In these dark days of divisiveness, you’ve got to find hope where you can.
Last week, hope surprised me in a grey Honda Accord.
Lyft driver Rayan* picked me up at my San Diego Hotel. I’d spent a few days with my wife who was attending a conference for work. I told Rayan that I was on my way to rent a car and head up north of LA to see my daughter.
He replied that he hadn’t seen his family in quite some time. They still lived in Jordan. He’d left there 15 years ago for a better life in America. He hoped to get back at the end of this year or the beginning of the next.
We commiserated about how hard it is to be far away from people you love. He told me a little about his move to America and how much he liked it here.

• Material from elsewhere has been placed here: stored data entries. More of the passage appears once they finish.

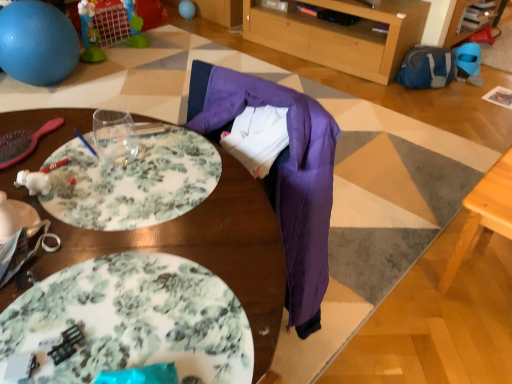 You are a GUI agent. You are given a task and a screenshot of the screen. Output one action in this format:
    pyautogui.click(x=<x>, y=<y>)
    Task: Click on the free point above floral ceramic plate at lower left, which ranks as the 2th plate in left-to-right order (from a real-world perspective)
    The height and width of the screenshot is (384, 512).
    Given the screenshot: What is the action you would take?
    click(x=120, y=319) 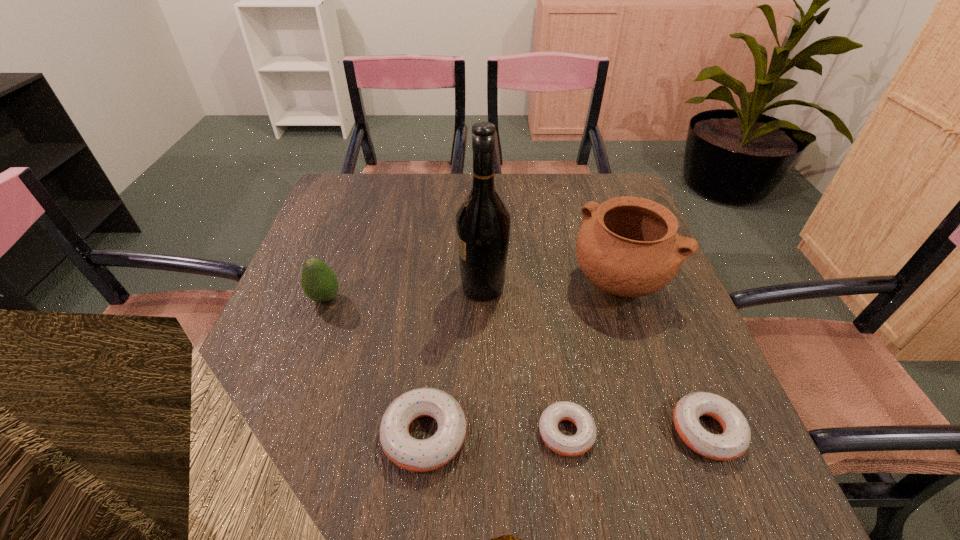 Identify the location of the leftmost doughnut. (415, 455).

Where is `the third shortest object`? the third shortest object is located at coordinates (415, 455).

Locate an element on the screen. the second doughnut from left to right is located at coordinates [570, 446].

Locate an element on the screen. The width and height of the screenshot is (960, 540). the shortest doughnut is located at coordinates pos(570,446).

The width and height of the screenshot is (960, 540). Find the location of `the rightmost doughnut`. the rightmost doughnut is located at coordinates (734, 441).

Image resolution: width=960 pixels, height=540 pixels. I want to click on the second shortest object, so click(734, 441).

Image resolution: width=960 pixels, height=540 pixels. In order to click on the tallest object in this screenshot , I will do `click(482, 222)`.

At what (x,y) coordinates should I click in order to perform the action: click on the fifth shortest object. Please return your answer as a coordinate pair (x, y). Looking at the image, I should click on (628, 246).

Locate an element on the screen. The height and width of the screenshot is (540, 960). the third tallest object is located at coordinates (319, 282).

Locate an element on the screen. The width and height of the screenshot is (960, 540). the leftmost object is located at coordinates (319, 282). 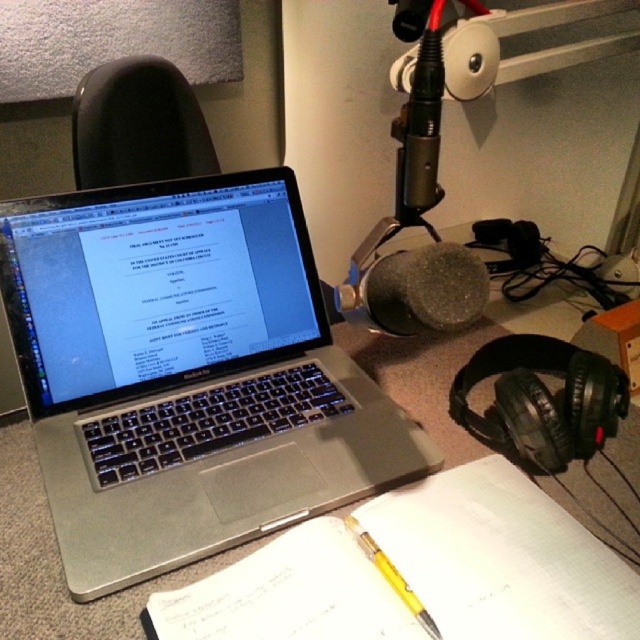 Is white paper at center closer to camera compared to black matte headphones at right?

Yes.

Identify the location of white paper at center. Image resolution: width=640 pixels, height=640 pixels. (420, 572).

Is white paper at center to the right of spongy gray microphone at center from the viewer's perspective?

No, white paper at center is not to the right of spongy gray microphone at center.

At what (x,y) coordinates should I click in order to perform the action: click on white paper at center. Please return your answer as a coordinate pair (x, y). Looking at the image, I should click on (420, 572).

Which is above, black matte headphones at right or yellow translucent pencil at center?

black matte headphones at right is above.

Can you confirm if black matte headphones at right is bigger than yellow translucent pencil at center?

Correct, black matte headphones at right is larger in size than yellow translucent pencil at center.

Where is `black matte headphones at right`? The width and height of the screenshot is (640, 640). black matte headphones at right is located at coordinates (541, 400).

Locate an element on the screen. This screenshot has width=640, height=640. black matte headphones at right is located at coordinates (541, 400). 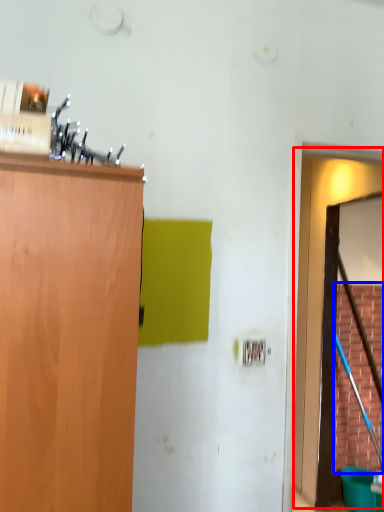 Question: Which object is closer to the camera taking this photo, door (highlighted by a red box) or plywood (highlighted by a blue box)?

Choices:
 (A) door
 (B) plywood

Answer: (A)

Rayan asked me what I did for a living.
I told him I was a pastor.
He told me he was Muslim.
The conversation did not desist or deteriorate.
We talked about how much our faiths have in common. We recalled our joint Abrahamic roots and prophets we share.
He reminded me how important Jesus is to Islam. I told him about our church’s forum last year when we invited some of our Muslim neighbors to speak and share about their faith.
We discussed some of the misunderstandings members of our faiths have about each other, and how awesome it would be if Christians and Muslims got to know each other rather than making assumptions about each other.
Rather than listening to voices whose power and authority come from stirring up distrust and disdain.
As we approached the car rental facility that was my destination, Rayan said, “There would be peace if only Muslims acted out the faith we claim to follow.”
“And if Christians would act like followers of Christ,” I added.
We said our goodbyes.
Outside the car, I sat on a bench and opened the Lyft app.
Rayan got five stars.
* I’ve changed Rayan’s name and some of the details since I didn’t ask him if he wanted to be featured in a blog post.